Right after my girl was born and subsequently diagnosed with Down syndrome, just about the only people we could speak to about it were our parents. Because I couldn’t talk about it without completely losing my shiz. My maternal hormones were on parade and the words just couldn’t leave my mouth without the flood gates also breaking open from my eyes.
So I did what I do.
I wrote it down.
I sent an email to about 40 of our closest friends, laying down the facts and a hopeful outlook for our future. I asked that nobody call. I gave permission for them to spread the word as appropriate but asked that whomever they tell respect our privacy, too. The last thing I wanted was for the rest of the world to see the hot mess I had become.
What followed was simply amazing. Encouraging, loving emails poured in for weeks. I saved them all and re-read them many times back in the beginning. It was the best support I could’ve asked for.
I was thankful to whomever discovered the internet for doing so in my lifetime.
* * *
It’s been just over four years now. I can have a normal, factual conversation about Down syndrome. Ask me about the symptoms, her surgeries, her therapies – I’m good. Touch the emotional stuff, though, and I’m still toast. This is one of the reasons I haven’t gone back and read any of those old messages since that first summer. I have yet to find the courage (or the need) to go back and feel those feelings.
So when a teenage employee at a children’s museum came up to us last week while on vacation, the lump in my throat grew quickly.
She mentioned she’d seen us in the dinosaur room. My girl had flittered around the displays, looking for something resembling an animal she could name. (Why there were live turtles in the dinosaur room, I do not know – but I am grateful I was able to verify her accuracy on something.)
She asked if Abby had Down syndrome. She went on to tell us how proud she is of her 9-year old brother who shares the same gift.
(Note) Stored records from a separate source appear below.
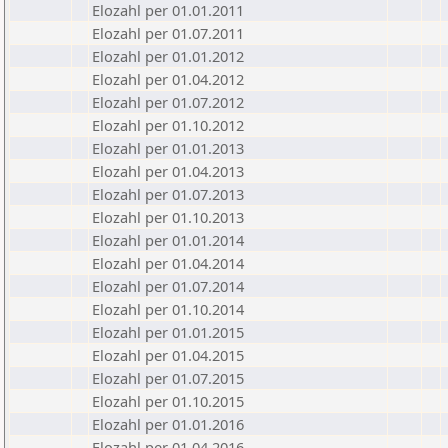
Elozahl per 01.01.2011
Elozahl per 01.07.2011
Elozahl per 01.01.2012
Elozahl per 01.04.2012
Elozahl per 01.07.2012
Elozahl per 01.10.2012
Elozahl per 01.01.2013
Elozahl per 01.04.2013
Elozahl per 01.07.2013
Elozahl per 01.10.2013
Elozahl per 01.01.2014
Elozahl per 01.04.2014
Elozahl per 01.07.2014
Elozahl per 01.10.2014
Elozahl per 01.01.2015
Elozahl per 01.04.2015
Elozahl per 01.07.2015
Elozahl per 01.10.2015
Elozahl per 01.01.2016
Elozahl per 01.04.2016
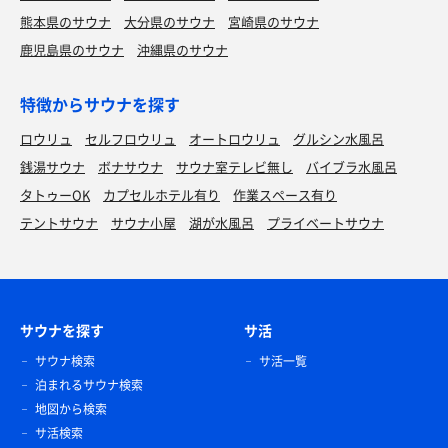
熊本県のサウナ
大分県のサウナ
宮崎県のサウナ
鹿児島県のサウナ
沖縄県のサウナ
特徴からサウナを探す
ロウリュ
セルフロウリュ
オートロウリュ
グルシン水風呂
銭湯サウナ
ボナサウナ
サウナ室テレビ無し
バイブラ水風呂
タトゥーOK
カプセルホテル有り
作業スペース有り
テントサウナ
サウナ小屋
湖が水風呂
プライベートサウナ
サウナを探す
サ活
サウナ検索
サ活一覧
泊まれるサウナ検索
地図から検索
サ活検索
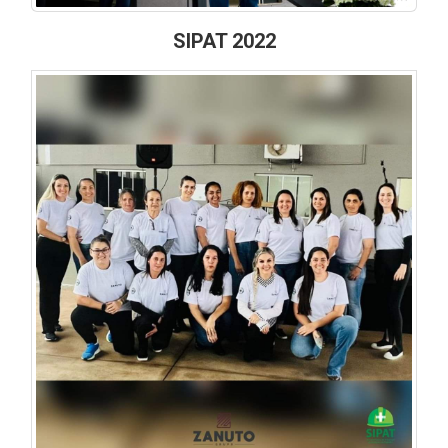
SIPAT 2022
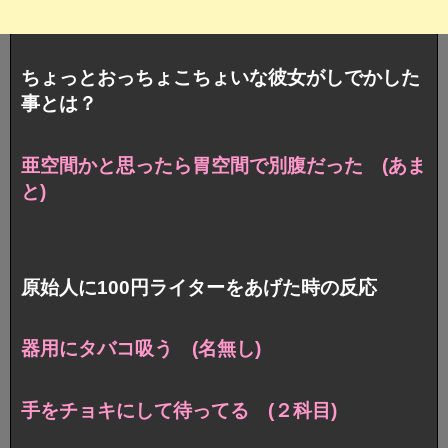
ちょっとおっちょこちょいな彼女がしでかした
事とは？
亜空間かと思ったら胃空間で別腹だった (あま
と)
原始人に100円ライターをあげた時の反応
器用にタバコ吸う (名無し)
手をチョキにして待ってる (２科目)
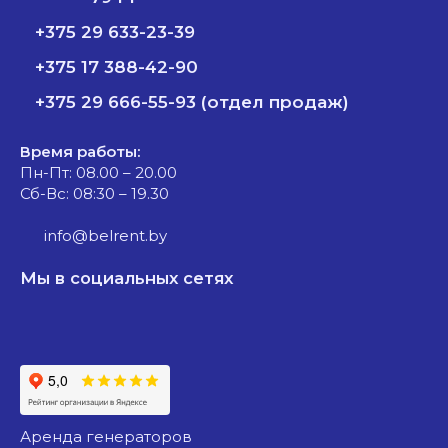
+375 29 633-23-39
+375 17 388-42-90
+375 29 666-55-93 (отдел продаж)
Время работы:
Пн-Пт: 08.00 – 20.00
Сб-Вс: 08:30 – 19.30
info@belrent.by
Мы в социальных сетях
аренда генераторов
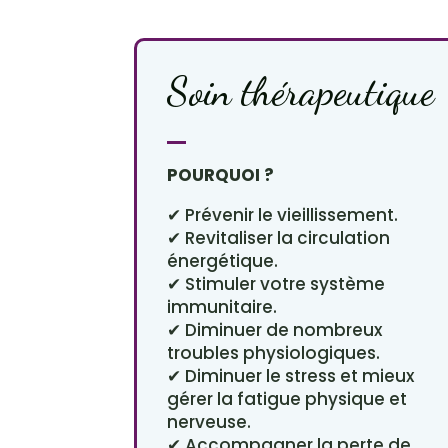
Soin thérapeutique
POURQUOI ?
✔ Prévenir le vieillissement.
✔ Revitaliser la circulation
énergétique.
✔ Stimuler votre système
immunitaire.
✔ Diminuer de nombreux
troubles physiologiques.
✔ Diminuer le stress et mieux
gérer la fatigue physique et
nerveuse.
✔ Accompagner la perte de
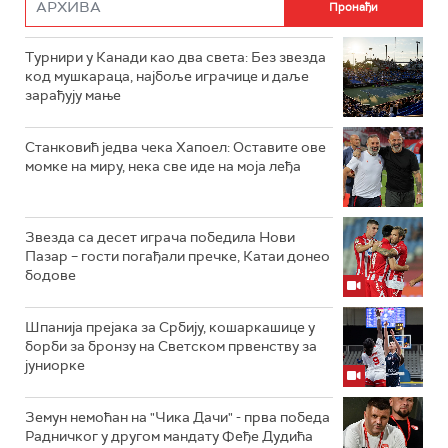
Турнири у Канади као два света: Без звезда
код мушкараца, најбоље играчице и даље
зарађују мање
Станковић једва чека Хапоел: Оставите ове
момке на миру, нека све иде на моја леђа
Звезда са десет играча победила Нови
Пазар – гости погађали пречке, Катаи донео
бодове
Шпанија прејакa за Србију, кошаркашице у
борби за бронзу на Светском првенству за
јуниорке
Земун немоћан на "Чика Дачи" - прва победа
Радничког у другом мандату Феђе Дудића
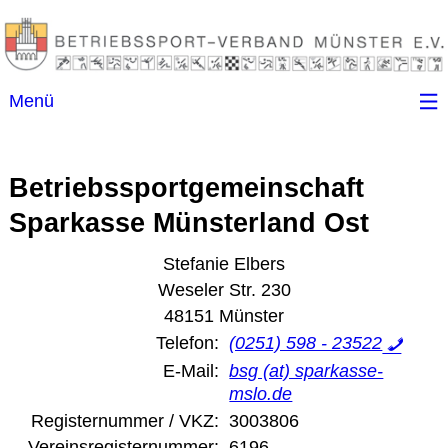
Menü
Startseite
Betriebssportgemeinschaft
Kontakt
Sparkasse Münsterland Ost
Ansprechpartner
Stefanie Elbers
Weseler Str. 230
48151 Münster
(B)SGen
Telefon:
(0251) 598 - 23522
E-Mail:
bsg (at) sparkasse-
Anschriftenverzeichnis
mslo.de
Registernummer / VKZ:
3003806
Impressum
Vereinsregisternummer:
6196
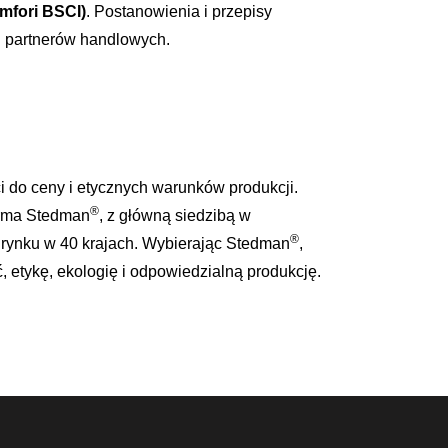
amfori BSCI)
. Postanowienia i przepisy
h partnerów handlowych.
 do ceny i etycznych warunków produkcji.
®
Firma Stedman
, z główną siedzibą w
®
rynku w 40 krajach. Wybierając Stedman
,
 etykę, ekologię i odpowiedzialną produkcję.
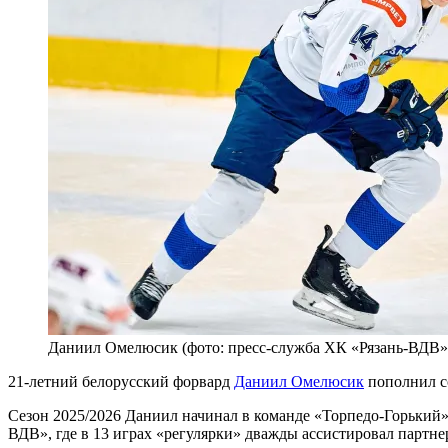
Даниил Омелюсик (фото: пресс-служба ХК «Рязань-ВДВ»
21-летний белорусский форвард
Даниил Омелюсик
пополнил с
Сезон 2025/2026 Даниил начинал в команде «Торпедо-Горький» 
ВДВ», где в 13 играх «регулярки» дважды ассистировал партне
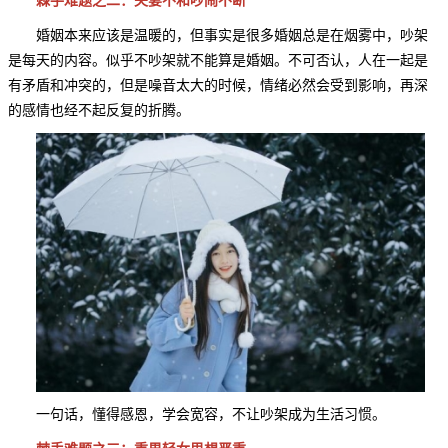
棘手难题之二：夫妻不和吵闹不断
婚姻本来应该是温暖的，但事实是很多婚姻总是在烟雾中，吵架
是每天的内容。似乎不吵架就不能算是婚姻。不可否认，人在一起是
有矛盾和冲突的，但是噪音太大的时候，情绪必然会受到影响，再深
的感情也经不起反复的折腾。
一句话，懂得感恩，学会宽容，不让吵架成为生活习惯。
She gushed over her own gift of getting to be the sibling of a person with a disability.
I glanced at my Jake, tears threatening at the corners of my eyes. (As he threw fake food all over the place. Nice, kid.)
She told us that the doctors had told her mother not to expect much out of him, never to walk or talk.
She paused. “But you know what?”
I smiled, with an eye on my girl, and answered. “He does all of that and more, right?”
She smiled with a great big “YEP” and went on her way.